- _YOUR GOAL_
Please set down exactly the lines from the one that contains "com o suporte da franqueadora." through the end of the material, leaving out every picture.

- _AVAILABLE DATA_
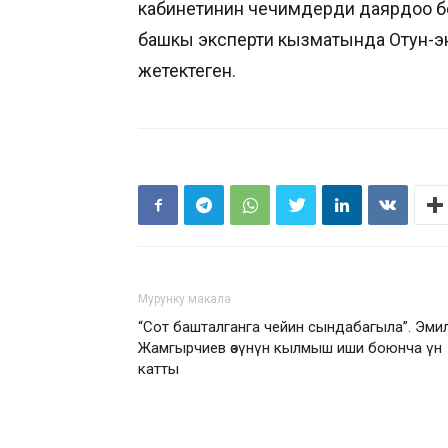
кабинетинин чечимдерди даярдоо б
башкы эксперти кызматында Отун-эне
жетектеген.
Мурунку макала
“Сот башталганга чейин сындабагыла”. Эми
Жамгырчиев өзүнүн кылмыш иши боюнча үн
катты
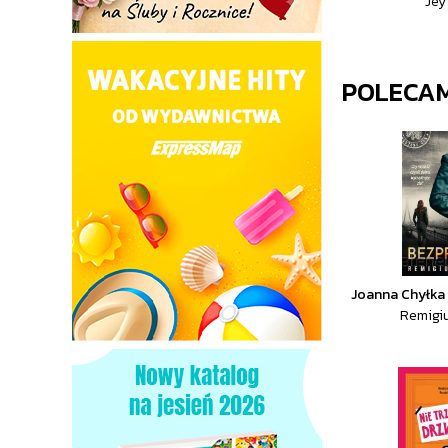
Jey
POLECA
Joanna Chyłka
Remigi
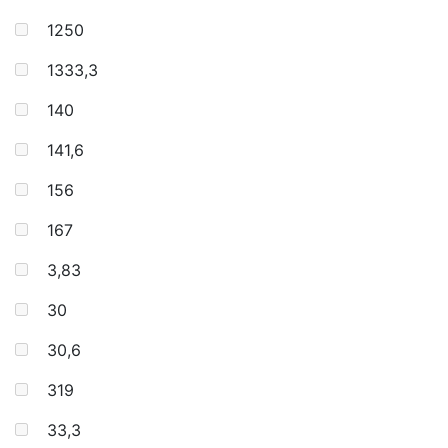
1250
1333,3
140
141,6
156
167
3,83
30
30,6
319
33,3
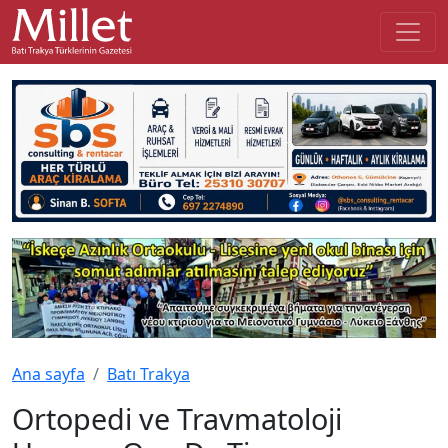
Ana sayfa
Batı Trakya
Ortopedi ve Travmatoloji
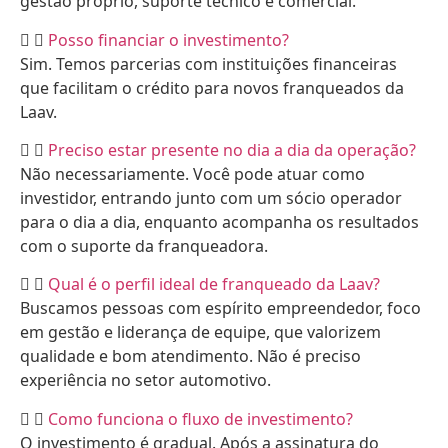
gestão próprio, suporte técnico e comercial.
Posso financiar o investimento?
Sim. Temos parcerias com instituições financeiras
que facilitam o crédito para novos franqueados da
Laav.
Preciso estar presente no dia a dia da operação?
Não necessariamente. Você pode atuar como
investidor, entrando junto com um sócio operador
para o dia a dia, enquanto acompanha os resultados
com o suporte da franqueadora.
Qual é o perfil ideal de franqueado da Laav?
Buscamos pessoas com espírito empreendedor, foco
em gestão e liderança de equipe, que valorizem
qualidade e bom atendimento. Não é preciso
experiência no setor automotivo.
Como funciona o fluxo de investimento?
O investimento é gradual. Após a assinatura do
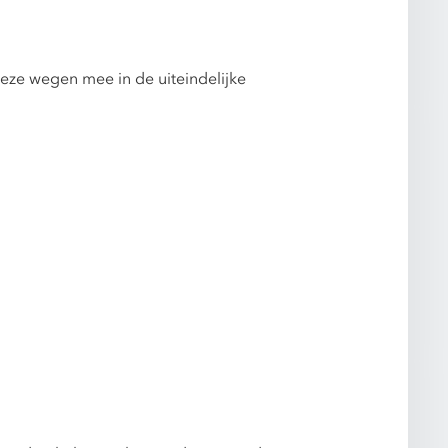
eze wegen mee in de uiteindelijke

- _WRITTEN RESPONSE_
com o suporte da franqueadora.
Qual é o perfil ideal de franqueado da Laav?
Buscamos pessoas com espírito empreendedor, foco
em gestão e liderança de equipe, que valorizem
qualidade e bom atendimento. Não é preciso
experiência no setor automotivo.
Como funciona o fluxo de investimento?
O investimento é gradual. Após a assinatura do
eze wegen mee in de uiteindelijke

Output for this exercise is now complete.